I am having a brain fart as I usaully do at 5am but.. whats the general consensus from YPN regarding all myspace/bulletin traffic? I have access to a HUGE acct that will post bulletins for me but im not sure if I should do it. I emailed YPN and they thought I said if I have a myspace resource site to read the tos..but he didnt read my inquiry properly, I was asking if its ok if I advertise on myspace for my sites. thanks
I think you can advertise your websites...but make sure you aren't telling people to click your links or anything like that. That is a violation of the TOS. Also, it might be better not to advertise with a bulletin, maybe putting it in your blog would be safer. But don't quote me on any of that, I don't work for YPN
There were some sites receiving MySpace traffic that lost their YPN account. YPN has no set rule against MySpace traffic, but if the traffic isn't converting well for their advertisers, then they can terminate the account. MySpace can have quality issues - i.e. people click the ads but don't buy anything.
People who said they got suspended for MySpace traffic were wrong, at JenSense.com she interviewed YPN's VP and he set that straight and said that it was because of other reasons not MySpace.
i believe arcticpro, being banned for a source of traffic seems absurd to me. If you're not engaging in click fraud, you should be fine. Banning people for traffic that doesn't convert is BS. I can understand if you send 10,000 hits and none of it converts, that's solid proof of click fraud. But if it's just low, that should be no reason to ban you from the network. I hope that YPN does not take banning members lightly, and I suspect that they don't.
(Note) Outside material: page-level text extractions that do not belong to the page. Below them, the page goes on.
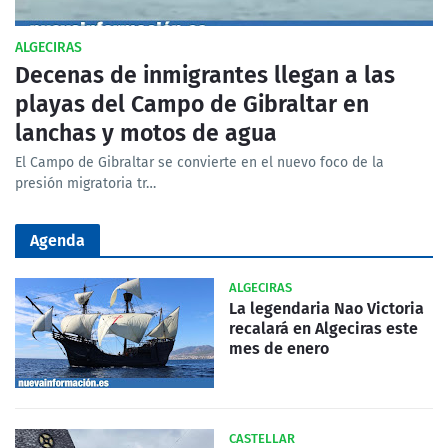
ALGECIRAS
Decenas de inmigrantes llegan a las
playas del Campo de Gibraltar en
lanchas y motos de agua
El Campo de Gibraltar se convierte en el nuevo foco de la
presión migratoria tr…
Agenda
ALGECIRAS
La legendaria Nao Victoria
recalará en Algeciras este
mes de enero
CASTELLAR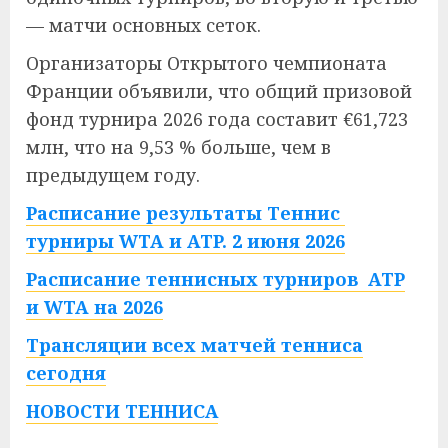
— матчи основных сеток.
Организаторы Открытого чемпионата
Франции объявили, что общий призовой
фонд турнира 2026 года составит €61,723
млн, что на 9,53 % больше, чем в
предыдущем году.
Расписание результаты Теннис
турниры WTA и ATP. 2 июня 2026
Расписание теннисных турниров ATP
и WTA на 2026
Трансляции всех матчей тенниса
сегодня
НОВОСТИ ТЕННИСА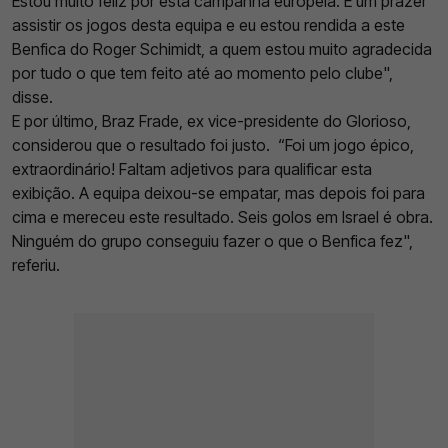
Estou muito feliz por esta campanha europeia. É um prazer
assistir os jogos desta equipa e eu estou rendida a este
Benfica do Roger
Schimidt, a quem estou muito agradecida
por tudo o que tem feito até ao momento pelo clube",
disse.
E por último, Braz Frade, ex vice-presidente do Glorioso,
considerou que o resultado foi justo. “Foi um jogo épico,
extraordinário! Faltam adjetivos para qualificar esta
exibição. A equipa deixou-se empatar, mas depois foi para
cima e mereceu este resultado. Seis golos em Israel é obra.
Ninguém do grupo conseguiu fazer o que o Benfica fez",
referiu.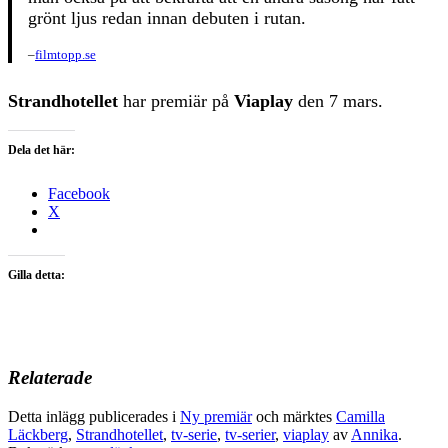
grönt ljus redan innan debuten i rutan.
–
filmtopp.se
Strandhotellet
har premiär på
Viaplay
den 7 mars.
Dela det här:
Facebook
X
Gilla detta:
Relaterade
Detta inlägg publicerades i
Ny premiär
och märktes
Camilla
Läckberg
,
Strandhotellet
,
tv-serie
,
tv-serier
,
viaplay
av
Annika
.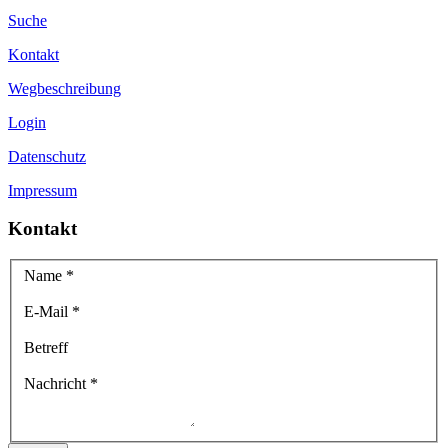
Suche
Kontakt
Wegbeschreibung
Login
Datenschutz
Impressum
Kontakt
Name
*
E-Mail
*
Betreff
Nachricht
*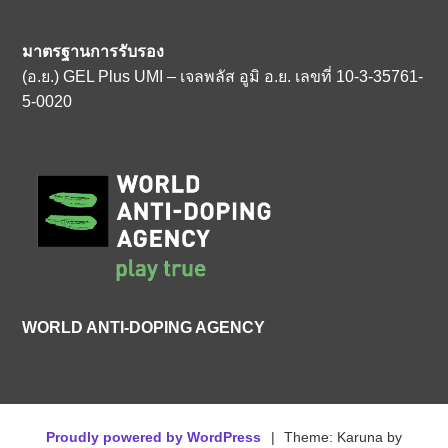
มาตรฐานการรับรอง
(อ.ย.) GEL Plus UMI – เจลพลัส อูมิ อ.ย. เลขที่ 10-3-35761-
5-0020
WORLD ANTI-DOPING AGENCY
Proudly powered by WordPress
|
Theme: Karuna by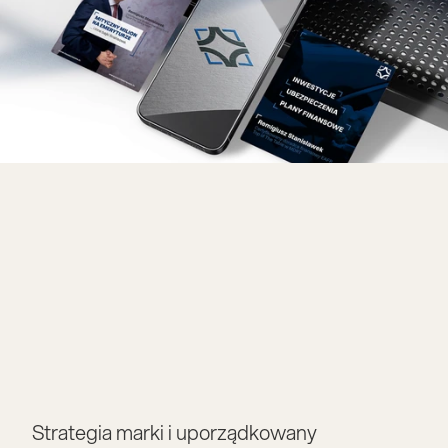
Strategia marki i uporządkowany 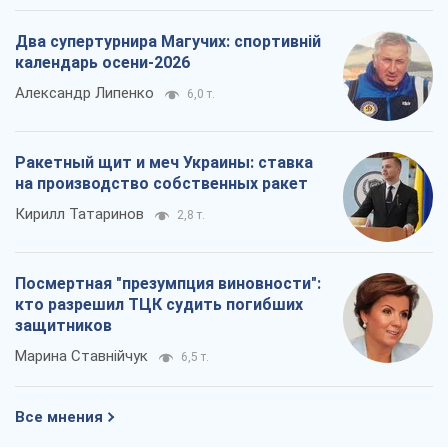
Два супертурнира Магучих: спортивній
календарь осени-2026
Александр Липенко
6,0 т.
Ракетный щит и меч Украины: ставка
на производство собственных ракет
Кирилл Татаринов
2,8 т.
Посмертная "презумпция виновности":
кто разрешил ТЦК судить погибших
защитников
Марина Ставнійчук
6,5 т.
Все мнения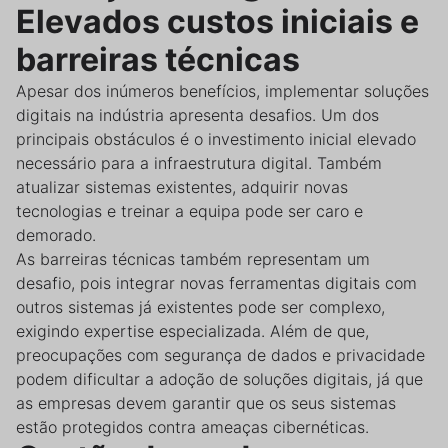
Elevados custos iniciais e
barreiras técnicas
Apesar dos inúmeros benefícios, implementar soluções
digitais na indústria apresenta desafios. Um dos
principais obstáculos é o investimento inicial elevado
necessário para a infraestrutura digital. Também
atualizar sistemas existentes, adquirir novas
tecnologias e treinar a equipa pode ser caro e
demorado.
As barreiras técnicas também representam um
desafio, pois integrar novas ferramentas digitais com
outros sistemas já existentes pode ser complexo,
exigindo expertise especializada. Além de que,
preocupações com segurança de dados e privacidade
podem dificultar a adoção de soluções digitais, já que
as empresas devem garantir que os seus sistemas
estão protegidos contra ameaças cibernéticas.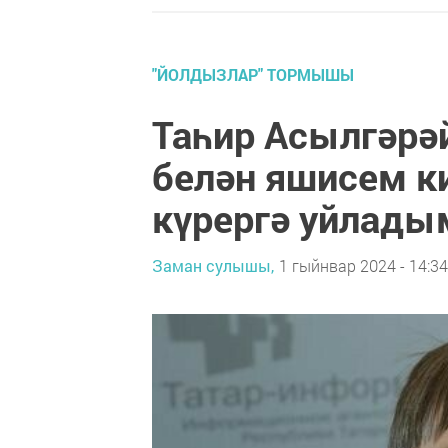
"ЙОЛДЫЗЛАР" ТОРМЫШЫ
Таһир Асылгәр
белән яшисем к
күрергә уйлады
Заман сулышы,
1 гыйнвар 2024 - 14:34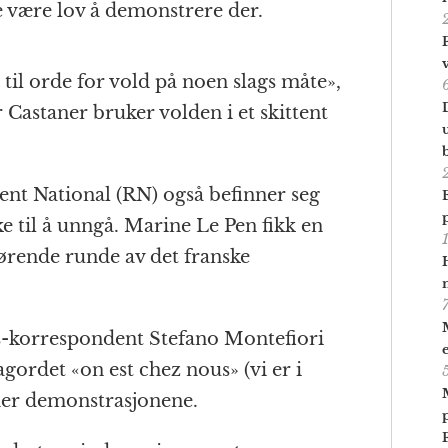
e være lov å demonstrere der.
t til orde for vold på noen slags måte»,
Castaner bruker volden i et skittent
nt National (RN) også befinner seg
kke til å unngå. Marine Le Pen fikk en
ørende runde av det franske
s-korrespondent Stefano Montefiori
gordet «on est chez nous» (vi er i
der demonstrasjonene.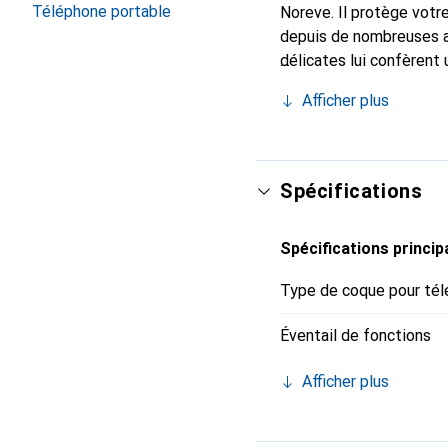
Téléphone portable
Noreve. Il protège votr
depuis de nombreuses an
délicates lui confèrent 
smartphone. Reconnaître
Afficher plus
choix sûr pour une clien
Spécifications
Spécifications princip
Type de coque pour tél
Éventail de fonctions
Afficher plus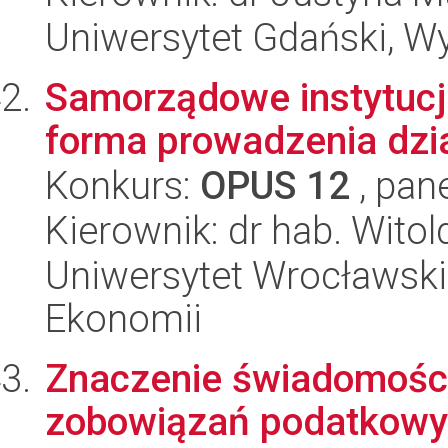
Uniwersytet Gdański, Wy
Samorządowe instytucj
forma prowadzenia dzi
Konkurs:
OPUS 12
, pan
Kierownik: dr hab. Wito
Uniwersytet Wrocławski,
Ekonomii
Znaczenie świadomości
zobowiązań podatkowyc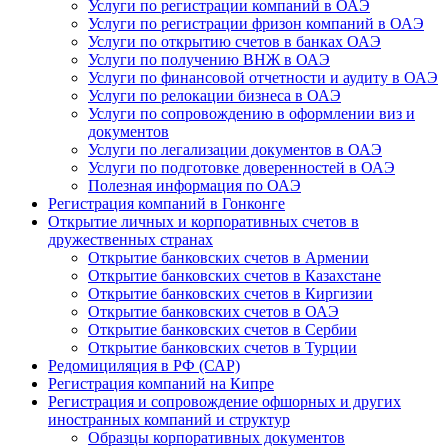
Услуги по регистрации компаний в ОАЭ
Услуги по регистрации фризон компаний в ОАЭ
Услуги по открытию счетов в банках ОАЭ
Услуги по получению ВНЖ в ОАЭ
Услуги по финансовой отчетности и аудиту в ОАЭ
Услуги по релокации бизнеса в ОАЭ
Услуги по сопровождению в оформлении виз и
документов
Услуги по легализации документов в ОАЭ
Услуги по подготовке доверенностей в ОАЭ
Полезная информация по ОАЭ
Регистрация компаний в Гонконге
Открытие личных и корпоративных счетов в
дружественных странах
Открытие банковских счетов в Армении
Открытие банковских счетов в Казахстане
Открытие банковских счетов в Киргизии
Открытие банковских счетов в ОАЭ
Открытие банковских счетов в Сербии
Открытие банковских счетов в Турции
Редомициляция в РФ (САР)
Регистрация компаний на Кипре
Регистрация и сопровождение офшорных и других
иностранных компаний и структур
Образцы корпоративных документов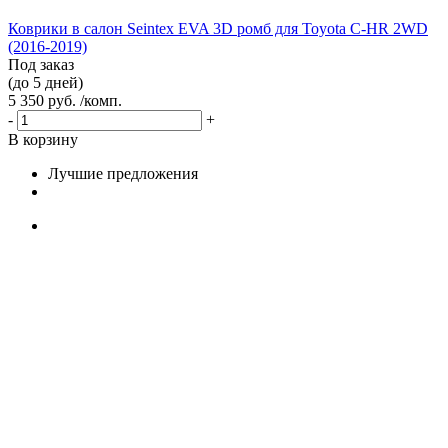
Коврики в салон Seintex EVA 3D ромб для Toyota C-HR 2WD
(2016-2019)
Под заказ
(до 5 дней)
5 350 руб. /комп.
-
+
В корзину
Лучшие предложения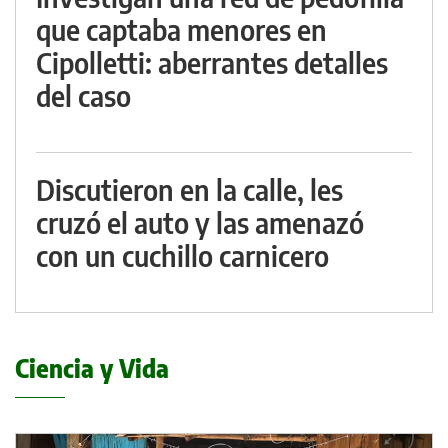
que captaba menores en
Cipolletti: aberrantes detalles
del caso
Discutieron en la calle, les
cruzó el auto y las amenazó
con un cuchillo carnicero
Ciencia y Vida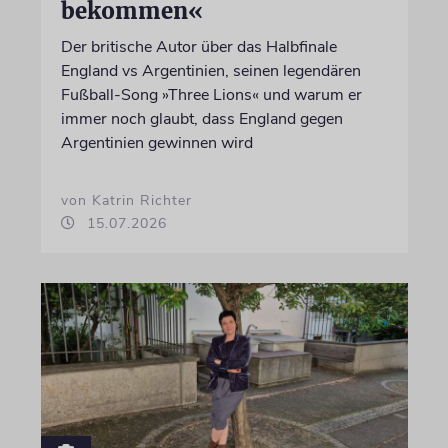
bekommen«
Der britische Autor über das Halbfinale
England vs Argentinien, seinen legendären
Fußball-Song »Three Lions« und warum er
immer noch glaubt, dass England gegen
Argentinien gewinnen wird
von Katrin Richter
15.07.2026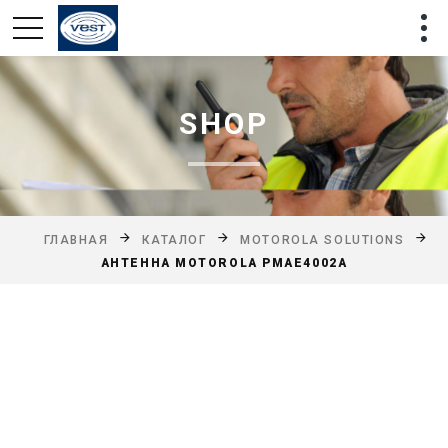
SHOP
ГЛАВНАЯ
КАТАЛОГ
MOTOROLA SOLUTIONS
АНТЕННА MOTOROLA PMAE4002A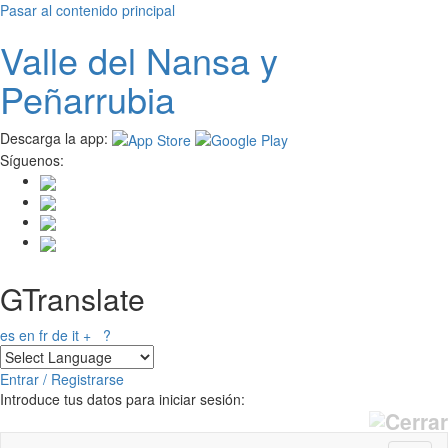
Pasar al contenido principal
Valle del
N
ansa
y
Peñarrubia
Descarga la app:
Síguenos:
GTranslate
es
en
fr
de
it
+
?
Entrar / Registrarse
Introduce tus datos para iniciar sesión: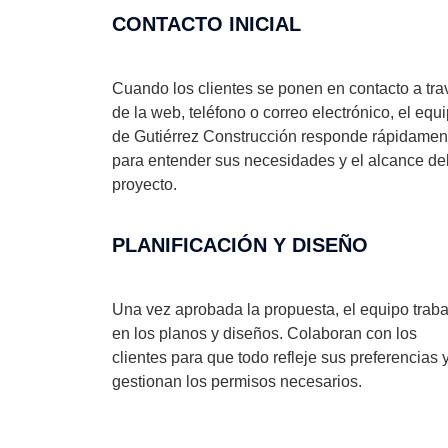
CONTACTO INICIAL
Cuando los clientes se ponen en contacto a tra
de la web, teléfono o correo electrónico, el equ
de Gutiérrez Construcción responde rápidamen
para entender sus necesidades y el alcance de
proyecto.
PLANIFICACIÓN Y DISEÑO
Una vez aprobada la propuesta, el equipo traba
en los planos y diseños. Colaboran con los
clientes para que todo refleje sus preferencias 
gestionan los permisos necesarios.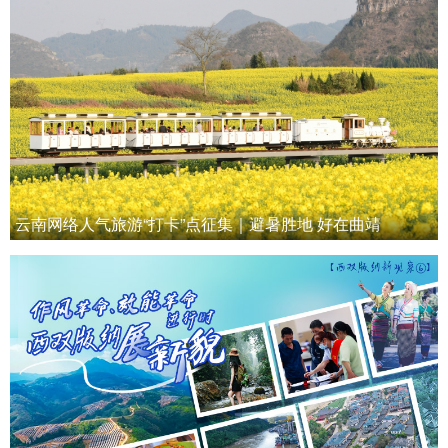
云南网络人气旅游“打卡”点征集｜避暑胜地 好在曲靖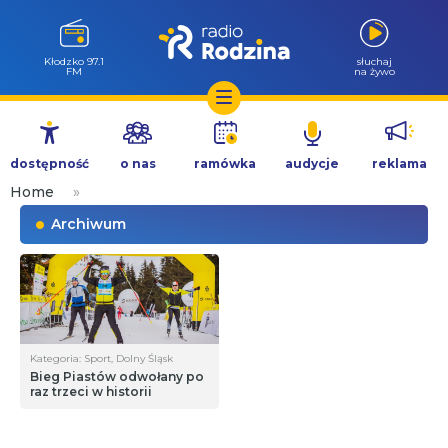
Kłodzko 97.1
słuchaj
FM
na żywo
Przejdź
do
dostępność
o nas
ramówka
audycje
reklama
treści
Home
»
Archiwum
Kategoria: Sport, Dolny Śląsk
Bieg Piastów odwołany po
raz trzeci w historii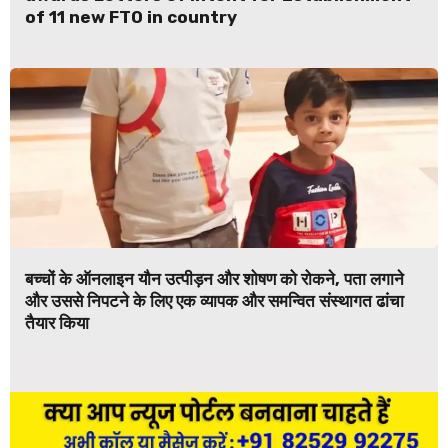
of 11 new FTO in country
बच्चों के ऑनलाइन यौन उत्पीड़न और शोषण को रोकने, पता लगाने
और उससे निपटने के लिए एक व्यापक और समन्वित संस्थागत ढांचा
तैयार किया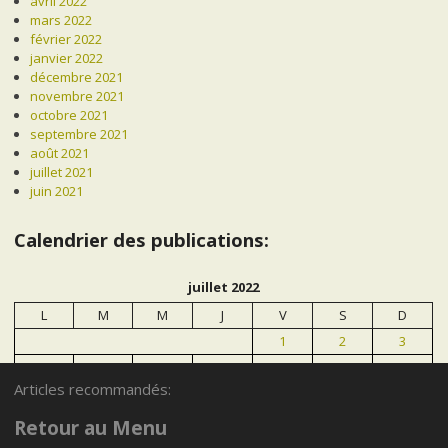
avril 2022
mars 2022
février 2022
janvier 2022
décembre 2021
novembre 2021
octobre 2021
septembre 2021
août 2021
juillet 2021
juin 2021
Calendrier des publications:
juillet 2022
L
M
M
J
V
S
D
1
2
3
4
5
6
7
8
9
10
Articles recommandés:
11
12
13
14
15
16
17
18
19
20
21
22
23
24
Retour au Menu
25
26
27
28
29
30
31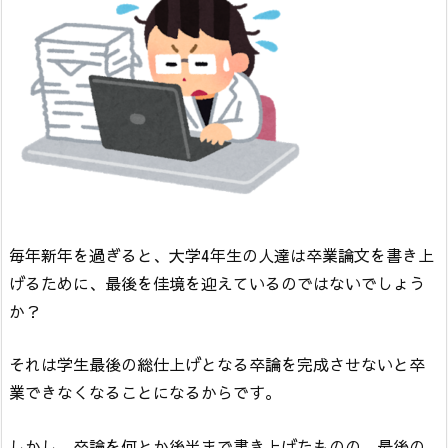
毎年新年を過ぎると、大学4年生の人達は卒業論文を書き上
げるために、最後を佳境を迎えているのではないでしょう
か？
それは学生最後の総仕上げとなる卒論を完成させないと卒
業できなくなることになるからです。
しかし、卒論を何とか後半まで書き上げたものの、最後の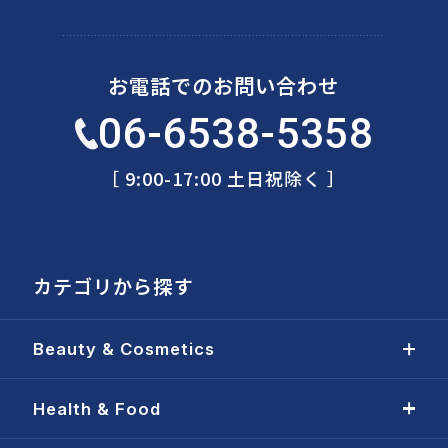
お電話でのお問い合わせ
06-6538-5358
［ 9:00-17:00 土日祝除く ］
カテゴリから探す
Beauty & Cosmetics
Health & Food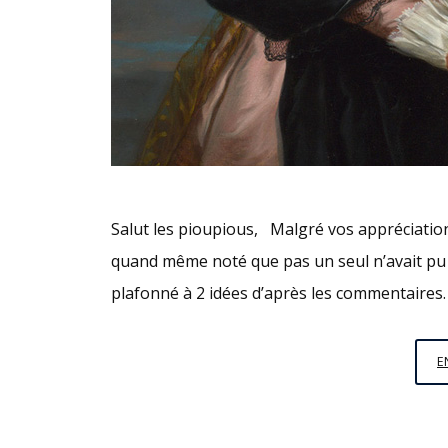
Salut les pioupious, Malgré vos appréciations 
quand même noté que pas un seul n’avait pu 
plafonné à 2 idées d’après les commentaires. 
E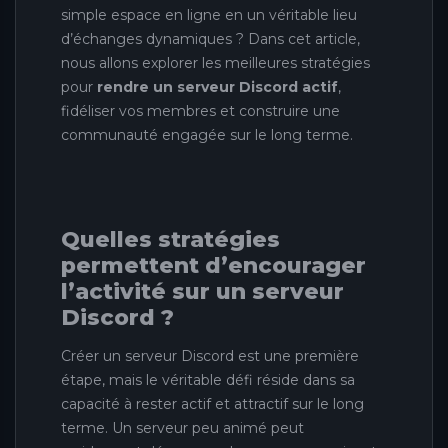
simple espace en ligne en un véritable lieu
d’échanges dynamiques ? Dans cet article,
nous allons explorer les meilleures stratégies
pour
rendre un serveur Discord actif
,
fidéliser vos membres et construire une
communauté engagée sur le long terme.
Quelles stratégies
permettent d’encourager
l’activité sur un serveur
Discord ?
Créer un serveur Discord est une première
étape, mais le véritable défi réside dans sa
capacité à rester actif et attractif sur le long
terme. Un serveur peu animé peut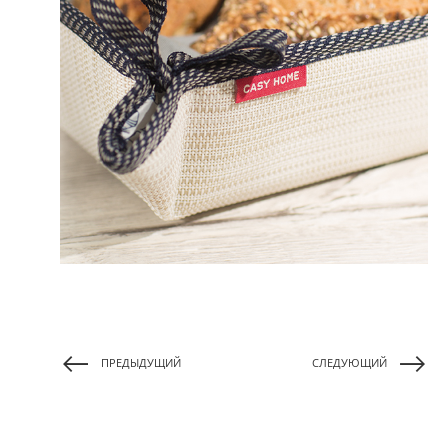
ПРЕДЫДУЩИЙ
СЛЕДУЮЩИЙ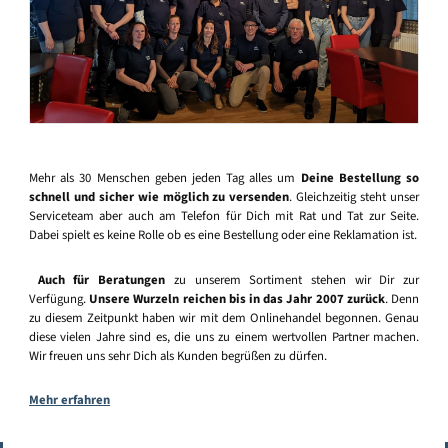
Mehr als 30 Menschen geben jeden Tag alles um
Deine Bestellung so
schnell und sicher wie möglich zu versenden
. Gleichzeitig steht unser
Serviceteam aber auch am Telefon für Dich mit Rat und Tat zur Seite.
Dabei spielt es keine Rolle ob es eine Bestellung oder eine Reklamation ist.
Auch für Beratungen
zu unserem Sortiment stehen wir Dir zur
Verfügung.
Unsere Wurzeln reichen bis in das Jahr 2007 zurück
. Denn
zu diesem Zeitpunkt haben wir mit dem Onlinehandel begonnen. Genau
diese vielen Jahre sind es, die uns zu einem wertvollen Partner machen.
Wir freuen uns sehr Dich als Kunden begrüßen zu dürfen.
Mehr erfahren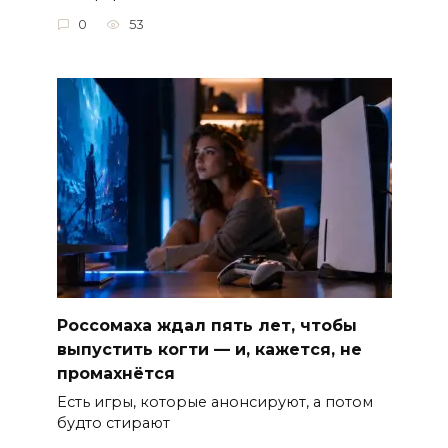
0
53
Россомаха ждал пять лет, чтобы
выпустить когти — и, кажется, не
промахнётся
Есть игры, которые анонсируют, а потом
будто стирают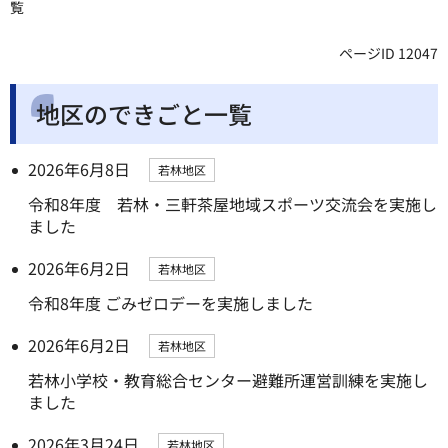
覧
ページID 12047
地区のできごと一覧
2026年6月8日
若林地区
令和8年度 若林・三軒茶屋地域スポーツ交流会を実施し
ました
2026年6月2日
若林地区
令和8年度 ごみゼロデーを実施しました
2026年6月2日
若林地区
若林小学校・教育総合センター避難所運営訓練を実施し
ました
2026年3月24日
若林地区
YPN terminates accounts for having too much International traffic and poor converting traffic. It's not a matter of if someone agrees with it or not, there is no doubt that they have and will do it. If advertisers are receiving poor traffic that doesn't convert, they aren't going to continue to advertise or pay less. I spend a lot of money on PPC and wouldn't want teenagers clicking ads that I have to pay for - and not buy anything. For instance, mortgage ads - I'll bet a very small percentage of MySpace users are going to go through with a home loan. Other types of advertising might convert really well with MySpace traffic. Quality traffic issues caused Google to go to smart pricing and a lot of high paying advertisers to drop out of the content network (which means adsense publishers never get those high paying ads). Google just pays poor converting sites a penny or two a click - while good converting sites might get over a dollar for the same click. Yahoo isn't as developed, so they just terminate the account. One of the reasons advertisers are willing to pay more for Yahoo (which means higher payments to publishers) is that their traffic converts better than google. Yahoo is very protective of quality traffic and they made this clear in the Jensense interview.